Three things come to mind.
First, Instagram is a global phenomenon. In a word: popular. Gaining 400 million monthly active users in late 2015, the 5-year old app has not shown signs of slowing down. It has been visible since day 1—with 25,000 downloads when it first launched on the App Store, where it also dominated. Techies hailed it; so did photographers. That is about the set of power users a photo app needs to tap early to reach critical mass.
Next, it hinges on community. The popular feed allows for the discovery of other users outside one’s followers and following units. Hashtags—the more specific, the better—enable one to find likeminded sharers on the app. Beauty, fitness, food, lifestyle, and travel are some examples of general categories that are hit with Instagrammers.
Last, it is about simplicity. Ease of use in the photo-sharing department is almost paralleled by Pinterest. But Instagram is at the top of the game. From snapping to applying filters (or not) to posting, the photo-sharing process feels fuss-free and lightweight.
Then these factors intersect with the country’s increasing e-commerce and internet penetration, social media activity, and mobile use.
While Instagram has always been free for the individual, its owners have dished out carousel ads to display sponsored content. Businesses now have the option to pay for this service.
While these are not all the elements at play, they can paint the picture of entrepreneurs and digital marketers flocking to Instagram for compelling and practical reasons.
Here are examples 5 businesses that have been killing it on the platform:
A good way for a brand to find its target market on Instagram is to lay down a clear purpose.
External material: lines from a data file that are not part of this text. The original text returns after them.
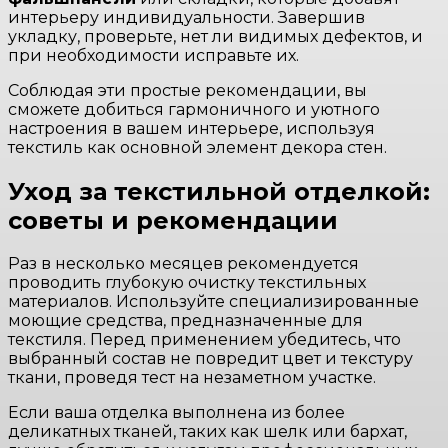
интерьеру индивидуальности. Завершив
укладку, проверьте, нет ли видимых дефектов, и
при необходимости исправьте их.
Соблюдая эти простые рекомендации, вы
сможете добиться гармоничного и уютного
настроения в вашем интерьере, используя
текстиль как основной элемент декора стен.
Уход за текстильной отделкой:
советы и рекомендации
Раз в несколько месяцев рекомендуется
проводить глубокую очистку текстильных
материалов. Используйте специализированные
моющие средства, предназначенные для
текстиля. Перед применением убедитесь, что
выбранный состав не повредит цвет и текстуру
ткани, проведя тест на незаметном участке.
Если ваша отделка выполнена из более
деликатных тканей, таких как шелк или бархат,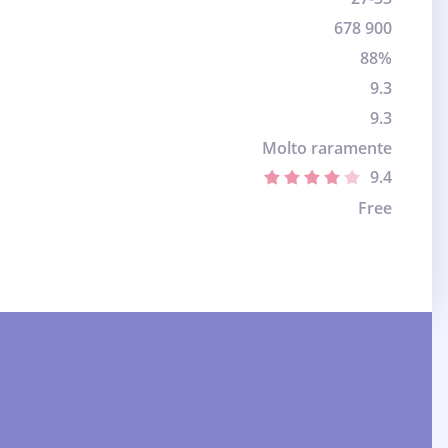
678 900
88%
9.3
9.3
Molto raramente
9.4
Free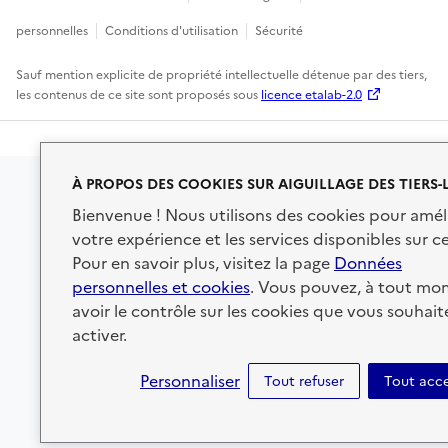
personnelles
Conditions d'utilisation
Sécurité
Sauf mention explicite de propriété intellectuelle détenue par des tiers,
les contenus de ce site sont proposés sous
licence etalab-2.0
À PROPOS DES COOKIES SUR AIGUILLAGE DES TIERS-
Bienvenue ! Nous utilisons des cookies pour amél
votre expérience et les services disponibles sur ce
Pour en savoir plus, visitez la page
Données
personnelles et cookies
. Vous pouvez, à tout mo
avoir le contrôle sur les cookies que vous souhait
activer.
Personnaliser
Tout refuser
Tout acc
Rags2Riches, founded by Forbes 30 Under 30 graduate Reese Fernandez-Ruiz, describes itself as “a fashion and design house empowering artisans in the Philippines.” That story is weaved into its gallery, which leads to a kind of balanced fusion of meaning into marketing.
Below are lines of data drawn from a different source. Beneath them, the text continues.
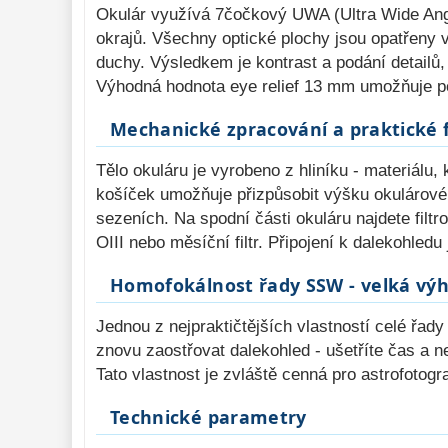
Okulár využívá 7čočkový UWA (Ultra Wide Angle
okrajů. Všechny optické plochy jsou opatřeny 
duchy. Výsledkem je kontrast a podání detailů,
Výhodná hodnota eye relief 13 mm umožňuje poh
Mechanické zpracování a praktické 
Tělo okuláru je vyrobeno z hliníku - materiálu
košíček umožňuje přizpůsobit výšku okulárové
sezeních. Na spodní části okuláru najdete filtr
OIII nebo měsíční filtr. Připojení k dalekohled
Homofokálnost řady SSW - velká výh
Jednou z nejpraktičtějších vlastností celé řa
znovu zaostřovat dalekohled - ušetříte čas a n
Tato vlastnost je zvláště cenná pro astrofotogr
Technické parametry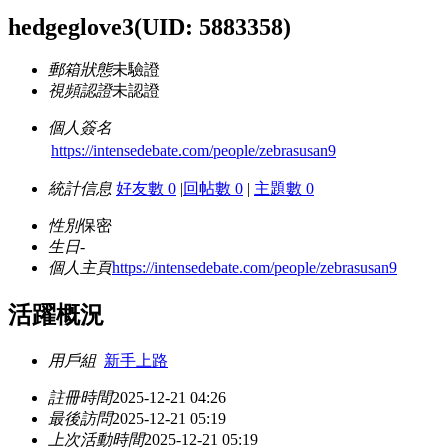
hedgeglove3
(UID: 5883358)
郵箱狀態
未驗證
視頻認證
未認證
個人簽名
https://intensedebate.com/people/zebrasusan9
統計信息
好友數 0
|
回帖數 0
|
主題數 0
性別
保密
生日
-
個人主頁
https://intensedebate.com/people/zebrasusan9
活躍概況
用戶組
新手上路
註冊時間
2025-12-21 04:26
最後訪問
2025-12-21 05:19
上次活動時間
2025-12-21 05:19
The woman behind Life After Breakfast, Alessandra Lanot hosts craft workshops regularly in and out of Metro Manila. Before Instagram, her blog has already made the rounds among artists and individuals curious and eager to learn watercolor painting, modern calligraphy, rubberstamp carving, and such creative pursuits. On Instagram, she announces workshop dates, showcases her work, and perhaps unconsciously tells the visual story of turning one’s passion into profit.
This online lifestyle clothing shop is straightforward. It features overlays or collages of sports bras and workout leggings, designed by Elvie Caparas-Zamora. Sometimes snaps of satisfied customers pop up in its gallery, including celebrities and a slew of other fitness enthusiasts donning the brand in gyms, studios, and even islands. Pink Salmon Clothing is a case study candidate for how micro, small, and medium enterprises can drive sales through digital marketing. The account is set in private though so follow them to check what they have to offer (shown here is actress and singer Jessa Zaragosa-Avanzado wearing Pink Salmon gym clothing).
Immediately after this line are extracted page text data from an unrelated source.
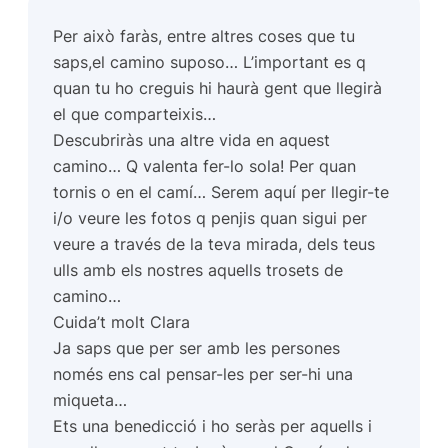
Per això faràs, entre altres coses que tu
saps,el camino suposo… L’important es q
quan tu ho creguis hi haurà gent que llegirà
el que comparteixis…
Descubriràs una altre vida en aquest
camino… Q valenta fer-lo sola! Per quan
tornis o en el camí… Serem aquí per llegir-te
i/o veure les fotos q penjis quan sigui per
veure a través de la teva mirada, dels teus
ulls amb els nostres aquells trosets de
camino…
Cuida’t molt Clara
Ja saps que per ser amb les persones
només ens cal pensar-les per ser-hi una
miqueta…
Ets una benedicció i ho seràs per aquells i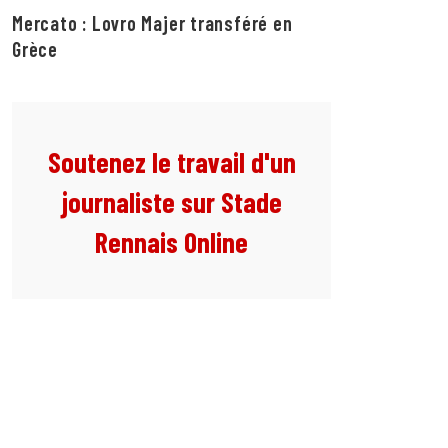
Mercato : Lovro Majer transféré en
Grèce
Soutenez le travail d'un
journaliste sur Stade
Rennais Online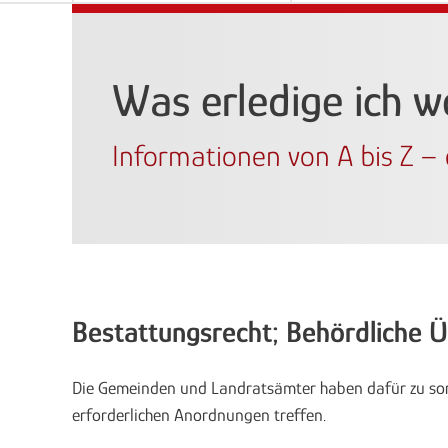
Was erledige ich 
Informationen von A bis Z – e
Bestattungsrecht; Behördliche
Die Gemeinden und Landratsämter haben dafür zu sorge
erforderlichen Anordnungen treffen.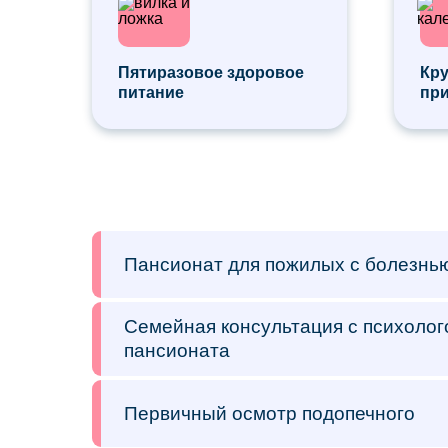
Пятиразовое здоровое
Кр
питание
пр
Пансионат для пожилых с болезнь
Семейная консультация с психоло
пансионата
Первичный осмотр подопечного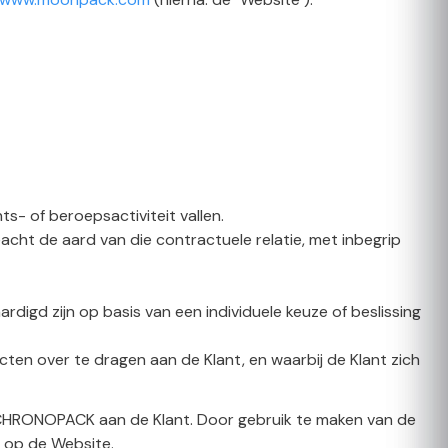
ts- of beroepsactiviteit vallen.
cht de aard van die contractuele relatie, met inbegrip
rdigd zijn op basis van een individuele keuze of beslissing
en over te dragen aan de Klant, en waarbij de Klant zich
CHRONOPACK aan de Klant. Door gebruik te maken van de
 op de Website.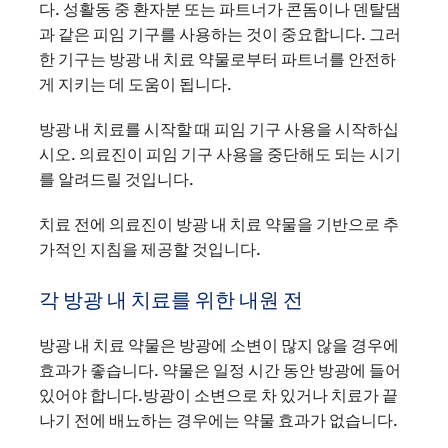
다. 성활동 중 환자분 또는 파트너가 콘돔이나 덴탈댐
과 같은 피임 기구를 사용하는 것이 중요합니다. 그러
한 기구는 방광 내 치료 약물로부터 파트너를 안전하
게 지키는 데 도움이 됩니다.
방광 내 치료를 시작할 때 피임 기구 사용을 시작하십
시오. 의료진이 피임 기구 사용을 중단해도 되는 시기
를 알려드릴 것입니다.
치료 전에 의료진이 방광 내 치료 약물을 기반으로 추
가적인 지침을 제공할 것입니다.
각 방광 내 치료를 위한 내원 전
방광 내 치료 약물은 방광에 소변이 많지 않을 경우에
효과가 좋습니다. 약물은 일정 시간 동안 방광에 들어
있어야 합니다.방광이 소변으로 차 있거나 치료가 끝
나기 전에 배뇨하는 경우에는 약물 효과가 없습니다.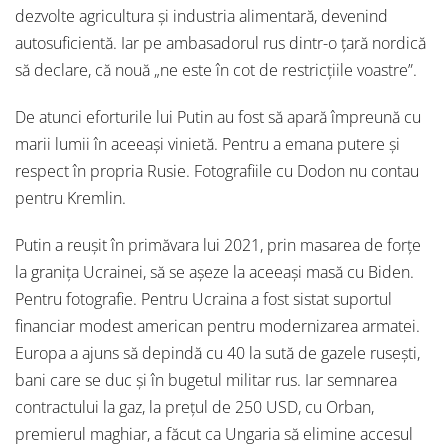
dezvolte agricultura și industria alimentară, devenind
autosuficientă. Iar pe ambasadorul rus dintr-o țară nordică
să declare, că nouă „ne este în cot de restricțiile voastre”.
De atunci eforturile lui Putin au fost să apară împreună cu
marii lumii în aceeași vinietă. Pentru a emana putere și
respect în propria Rusie. Fotografiile cu Dodon nu contau
pentru Kremlin.
Putin a reușit în primăvara lui 2021, prin masarea de forțe
la granița Ucrainei, să se așeze la aceeași masă cu Biden.
Pentru fotografie. Pentru Ucraina a fost sistat suportul
financiar modest american pentru modernizarea armatei.
Europa a ajuns să depindă cu 40 la sută de gazele rusești,
bani care se duc și în bugetul militar rus. Iar semnarea
contractului la gaz, la prețul de 250 USD, cu Orban,
premierul maghiar, a făcut ca Ungaria să elimine accesul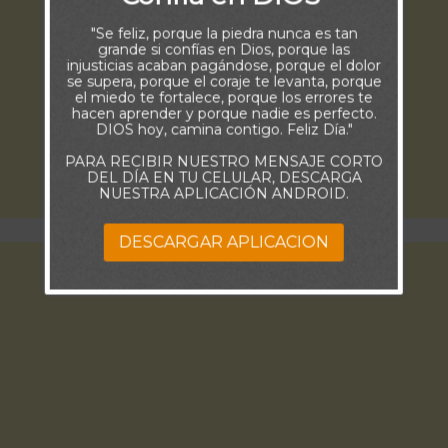
"Se feliz, porque la piedra nunca es tan
grande si confías en Dios, porque las
injusticias acaban pagándose, porque el dolor
se supera, porque el coraje te levanta, porque
el miedo te fortalece, porque los errores te
hacen aprender y porque nadie es perfecto.
DIOS hoy, camina contigo. Feliz Día."
PARA RECIBIR NUESTRO MENSAJE CORTO
DEL DÍA EN TU CELULAR, DESCARGA
NUESTRA APLICACIÓN ANDROID.
DESCARGAR APLICACION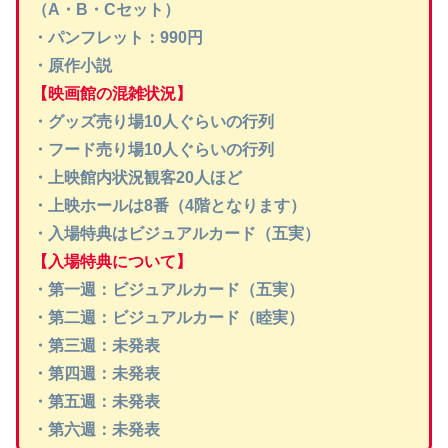
（A・B・Cセット）
・パンフレット：990円
・原作小説
【映画館の混雑状況】
・グッズ売り場10人ぐらいの行列
・フード売り場10人ぐらいの行列
・上映館内状況観客20人ほど
・上映ホールは8番（4階となります）
・入場特典はビジュアルカード（五実）
【入場特典について】
・第一週：ビジュアルカード（五実）
・第二週：ビジュアルカード（睦実）
・第三週：未発表
・第四週：未発表
・第五週：未発表
・第六週：未発表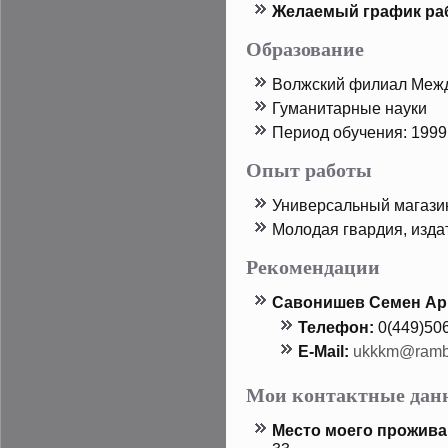
Желаемый график ра
Образование
Волжский филиал Межд
Гуманитарные науки
Период обучения: 1999 
Опыт работы
Универсальный магазин
Молодая гвардия, изда
Рекомендации
Савонишев Семен Ар
Телефон:
0(449)50
E-Mail:
ukkkm@rambl
Мои контактные дан
Местο мοего прοжива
Another local find, this cosmetics brand emphasizes good skin care, turning makeup into an ally rather than a threat to women’s skin. Happy Skin has brick-and-mortar presence, but it uses Instagram to curate images of its products, and takes the time to respond to customer comments as simple yet essential as “How much?” The larger following can be attributed to the brand having tapped social media influencers or brand ambassadors such as celebrities.
The biggest online shopping mall in the Philippines sounds music to 9 out of 10 Filipinos who prefer shopping online. So, it took to Instagram to show how customers can use the products found in the e-commerce site. Lazada’s digital marketers also encourage interactions among the audience by throwing them questions, asking them to share or double tap on a post, or sometimes posting humorous images.
On Instagram, massive following is not everything. Purchasing followers can boost the number in a business profile, but it does not automatically translate to increased engagement with target customers, much less conversion to sales. It is a marketing tool that needs its own strategy, attention, and resources.
But any business can use those square frames as a window to their customers’ world.